Supongo que el personal de la iglesia, o tal vez la policía, mantuvieron al resto de la gente alejada de mí. De vez en cuando venían personas que me traían comida e intentaban hablar conmigo. Les dejé quitarme las zapatillas y taparme con una manta, pero me quedé toda la tarde acurrucada en la cama y encerrada en un círculo de silencio. Al fin, mucho después de que hubiera oscurecido, me dejaron. Todos excepto Anne, que se ofreció voluntaria para quedarse a pasar la noche conmigo.

Justo después de que las campanas de la abadía hubieran dado las ocho, la oí moviendo cacharros. Me volví en el improvisado colchón.

—He traído un poco de sopa en un termo. ¿Quieres un poco?

Me sentía algo mareada y desorientada. Me incorporé lentamente.

—No sé.

—Te pondré un poco a ver si te apetece.

Se sentó a la mesa con un cuenco delante. Me levanté despacio y me uní a ella. No tenía hambre, pero probé un poco de sopa. Era casera y estaba deliciosa. Me la fui tomando poco a poco.

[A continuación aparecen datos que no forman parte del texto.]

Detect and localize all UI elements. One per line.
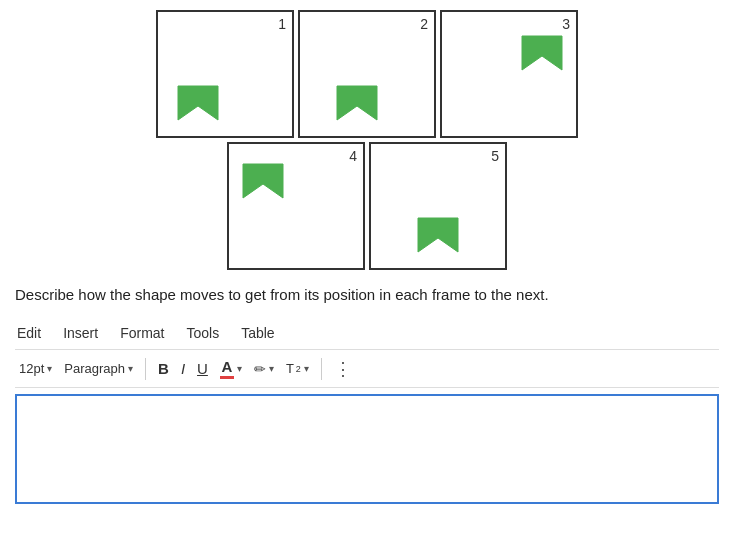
font-color-icon: A [220,358,234,379]
svg-marker-0 [178,86,218,120]
frame-number-3: 3 [562,16,570,32]
frame-4: 4 [227,142,365,270]
superscript-button[interactable]: T2 ▾ [282,359,313,378]
frames-row-1: 1 2 3 [156,10,578,138]
shape-frame-2 [335,84,379,122]
frames-grid: 1 2 3 [15,10,719,270]
shape-frame-1 [176,84,220,122]
paragraph-style-value: Paragraph [64,361,125,376]
frame-5: 5 [369,142,507,270]
text-area-container [15,394,719,508]
svg-marker-4 [418,218,458,252]
answer-text-area[interactable] [15,394,719,504]
shape-frame-5 [416,216,460,254]
toolbar: 12pt ▾ Paragraph ▾ B I U A ▾ ✏ ▾ [15,350,719,388]
toolbar-separator-1 [145,358,146,380]
menu-table[interactable]: Table [239,323,276,343]
font-color-bar [220,376,234,379]
paragraph-style-button[interactable]: Paragraph ▾ [60,359,137,378]
menu-edit[interactable]: Edit [15,323,43,343]
shape-frame-4 [241,162,285,200]
frame-number-1: 1 [278,16,286,32]
main-container: 1 2 3 [0,0,734,518]
menu-insert[interactable]: Insert [61,323,100,343]
frame-1: 1 [156,10,294,138]
more-options-button[interactable]: ⋮ [330,358,356,380]
pencil-icon: ✏ [254,361,266,377]
font-size-value: 12pt [19,361,44,376]
svg-marker-2 [522,36,562,70]
highlight-button[interactable]: ✏ ▾ [250,359,278,379]
superscript-chevron: ▾ [304,363,309,374]
bold-button[interactable]: B [154,358,173,379]
paragraph-chevron: ▾ [128,363,133,374]
frames-row-2: 4 5 [227,142,507,270]
frame-number-2: 2 [420,16,428,32]
font-size-button[interactable]: 12pt ▾ [15,359,56,378]
font-color-chevron: ▾ [237,363,242,374]
toolbar-separator-2 [321,358,322,380]
menu-tools[interactable]: Tools [184,323,221,343]
shape-frame-3 [520,34,564,72]
superscript-symbol: 2 [296,364,301,374]
description-text: Describe how the shape moves to get from… [15,284,719,305]
svg-marker-1 [337,86,377,120]
underline-button[interactable]: U [193,358,212,379]
font-color-button[interactable]: A ▾ [216,356,246,381]
italic-button[interactable]: I [177,358,189,379]
svg-marker-3 [243,164,283,198]
frame-number-5: 5 [491,148,499,164]
menu-format[interactable]: Format [118,323,166,343]
font-color-letter: A [221,358,232,375]
menu-bar: Edit Insert Format Tools Table [15,319,719,350]
frame-3: 3 [440,10,578,138]
font-size-chevron: ▾ [47,363,52,374]
highlight-chevron: ▾ [269,363,274,374]
frame-2: 2 [298,10,436,138]
frame-number-4: 4 [349,148,357,164]
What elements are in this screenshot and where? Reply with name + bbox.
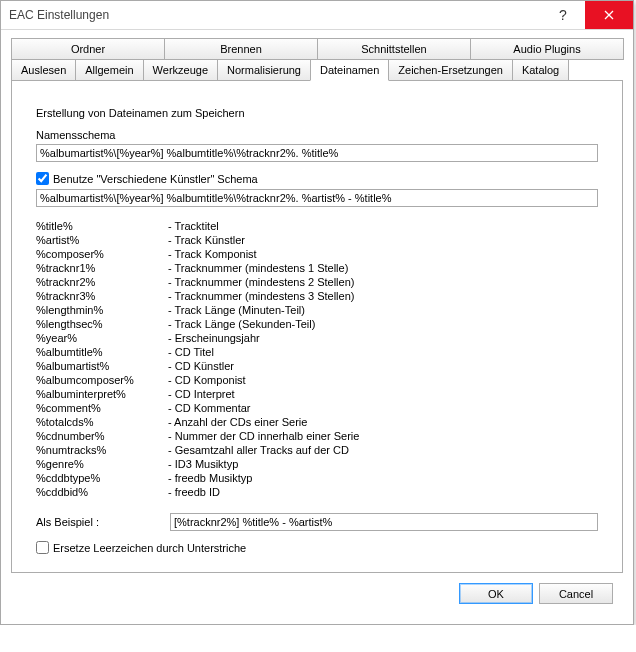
replace-spaces-label: Ersetze Leerzeichen durch Unterstriche	[53, 542, 246, 554]
placeholder-desc: - Track Länge (Minuten-Teil)	[168, 303, 598, 317]
placeholder-desc: - CD Interpret	[168, 387, 598, 401]
schema-label: Namensschema	[36, 129, 598, 141]
placeholder-name: %totalcds%	[36, 415, 166, 429]
dialog-buttons: OK Cancel	[11, 573, 623, 614]
placeholder-name: %albumtitle%	[36, 345, 166, 359]
placeholder-desc: - freedb Musiktyp	[168, 471, 598, 485]
placeholder-name: %albumcomposer%	[36, 373, 166, 387]
use-various-label: Benutze "Verschiedene Künstler" Schema	[53, 173, 258, 185]
placeholder-name: %lengthmin%	[36, 303, 166, 317]
various-schema-input[interactable]	[36, 189, 598, 207]
placeholder-name: %comment%	[36, 401, 166, 415]
tab-zeichen-ersetzungen[interactable]: Zeichen-Ersetzungen	[388, 59, 513, 81]
tab-schnittstellen[interactable]: Schnittstellen	[317, 38, 471, 60]
placeholder-name: %cddbid%	[36, 485, 166, 499]
placeholder-name: %cdnumber%	[36, 429, 166, 443]
placeholder-name: %composer%	[36, 247, 166, 261]
close-icon	[604, 10, 614, 20]
tab-allgemein[interactable]: Allgemein	[75, 59, 143, 81]
placeholder-desc: - Erscheinungsjahr	[168, 331, 598, 345]
placeholder-name: %tracknr1%	[36, 261, 166, 275]
titlebar: EAC Einstellungen ?	[1, 1, 633, 30]
window-title: EAC Einstellungen	[9, 8, 109, 22]
tab-ordner[interactable]: Ordner	[11, 38, 165, 60]
tab-brennen[interactable]: Brennen	[164, 38, 318, 60]
tab-audio-plugins[interactable]: Audio Plugins	[470, 38, 624, 60]
section-heading: Erstellung von Dateinamen zum Speichern	[36, 107, 598, 119]
placeholder-name: %albuminterpret%	[36, 387, 166, 401]
placeholder-desc: - ID3 Musiktyp	[168, 457, 598, 471]
placeholder-desc: - CD Titel	[168, 345, 598, 359]
tab-dateinamen[interactable]: Dateinamen	[310, 59, 389, 81]
placeholder-desc: - Tracktitel	[168, 219, 598, 233]
use-various-checkbox[interactable]	[36, 172, 49, 185]
placeholder-desc: - Track Komponist	[168, 247, 598, 261]
close-button[interactable]	[585, 1, 633, 29]
placeholder-desc: - Track Länge (Sekunden-Teil)	[168, 317, 598, 331]
placeholder-desc: - Tracknummer (mindestens 3 Stellen)	[168, 289, 598, 303]
tab-werkzeuge[interactable]: Werkzeuge	[143, 59, 218, 81]
tab-auslesen[interactable]: Auslesen	[11, 59, 76, 81]
client-area: Ordner Brennen Schnittstellen Audio Plug…	[1, 30, 633, 624]
tabs-row-bottom: Auslesen Allgemein Werkzeuge Normalisier…	[11, 59, 623, 81]
placeholder-desc: - CD Künstler	[168, 359, 598, 373]
placeholder-name: %title%	[36, 219, 166, 233]
placeholder-desc: - freedb ID	[168, 485, 598, 499]
placeholder-name: %lengthsec%	[36, 317, 166, 331]
cancel-button[interactable]: Cancel	[539, 583, 613, 604]
placeholder-name: %cddbtype%	[36, 471, 166, 485]
example-label: Als Beispiel :	[36, 516, 160, 528]
placeholder-name: %numtracks%	[36, 443, 166, 457]
placeholder-list: %title%- Tracktitel%artist%- Track Künst…	[36, 219, 598, 499]
tab-panel-dateinamen: Erstellung von Dateinamen zum Speichern …	[11, 80, 623, 573]
placeholder-name: %tracknr2%	[36, 275, 166, 289]
placeholder-name: %genre%	[36, 457, 166, 471]
placeholder-desc: - Nummer der CD innerhalb einer Serie	[168, 429, 598, 443]
placeholder-desc: - Tracknummer (mindestens 2 Stellen)	[168, 275, 598, 289]
placeholder-desc: - Tracknummer (mindestens 1 Stelle)	[168, 261, 598, 275]
placeholder-desc: - Track Künstler	[168, 233, 598, 247]
placeholder-name: %tracknr3%	[36, 289, 166, 303]
placeholder-desc: - Anzahl der CDs einer Serie	[168, 415, 598, 429]
window-controls: ?	[541, 1, 633, 29]
ok-button[interactable]: OK	[459, 583, 533, 604]
tab-katalog[interactable]: Katalog	[512, 59, 569, 81]
tab-normalisierung[interactable]: Normalisierung	[217, 59, 311, 81]
placeholder-name: %artist%	[36, 233, 166, 247]
replace-spaces-checkbox[interactable]	[36, 541, 49, 554]
placeholder-name: %albumartist%	[36, 359, 166, 373]
help-button[interactable]: ?	[541, 1, 585, 29]
placeholder-name: %year%	[36, 331, 166, 345]
placeholder-desc: - Gesamtzahl aller Tracks auf der CD	[168, 443, 598, 457]
dialog-window: EAC Einstellungen ? Ordner Brennen Schni…	[0, 0, 634, 625]
tabs-row-top: Ordner Brennen Schnittstellen Audio Plug…	[11, 38, 623, 60]
placeholder-desc: - CD Komponist	[168, 373, 598, 387]
placeholder-desc: - CD Kommentar	[168, 401, 598, 415]
example-input[interactable]	[170, 513, 598, 531]
schema-input[interactable]	[36, 144, 598, 162]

—Es agradable verte comer —me dijo cuando hube terminado—. Llevas una carga enorme, ¿verdad? Debe de ser horrible para ti.

Asentí.

—Preferiría que no fuera así, no ver los números.

—Es duro, ¿no? Pero tal vez deberías verlo como un don.

Reí.

—¿Quieres decir que alguien me ha regalado esto? Debo de haber hecho algo horrible para merecérmelo.

—Puede que te lo haya dado Dios. Quizá a ti no te parece un don, pero para los demás sí que lo es. —Me había perdido.

—No lo entiendo.

—Eres una testigo, Jem. Das testimonio del hecho de que somos mortales, de que nuestros días están contados y que tenemos muy poco tiempo.

—Pero todo el mundo sabe eso.

—Lo sabemos, pero elegimos olvidarlo. Es demasiado difícil de soportar. Ayer tú me hiciste darme cuenta de eso: elegimos olvidar.

—Sí, y que lo digas. Yo no puedo ir a ninguna parte, mirar a nadie o hacer nada sin que me lo recuerden. Me está volviendo loca. No puedo aguantarlo más.

—Dios te quiere, Jem. Él te dará fuerza.

Eso era demasiado; puede que mi carácter se hubiera suavizado un poco durante las últimas semanas, pero la antigua Jem no estaba muy lejos de la superficie.

—¿Pero qué dices? Si Dios me quiere tanto, ¿por qué dejó que mi madre muriera de una sobredosis, por qué puso en mi vida una serie de personas a las que no les importaba lo más mínimo, por qué hizo que me torciera un tobillo, que pusiera la mano sobre un trozo de mierda de pájaro o por qué me puso este enorme grano en la barbilla?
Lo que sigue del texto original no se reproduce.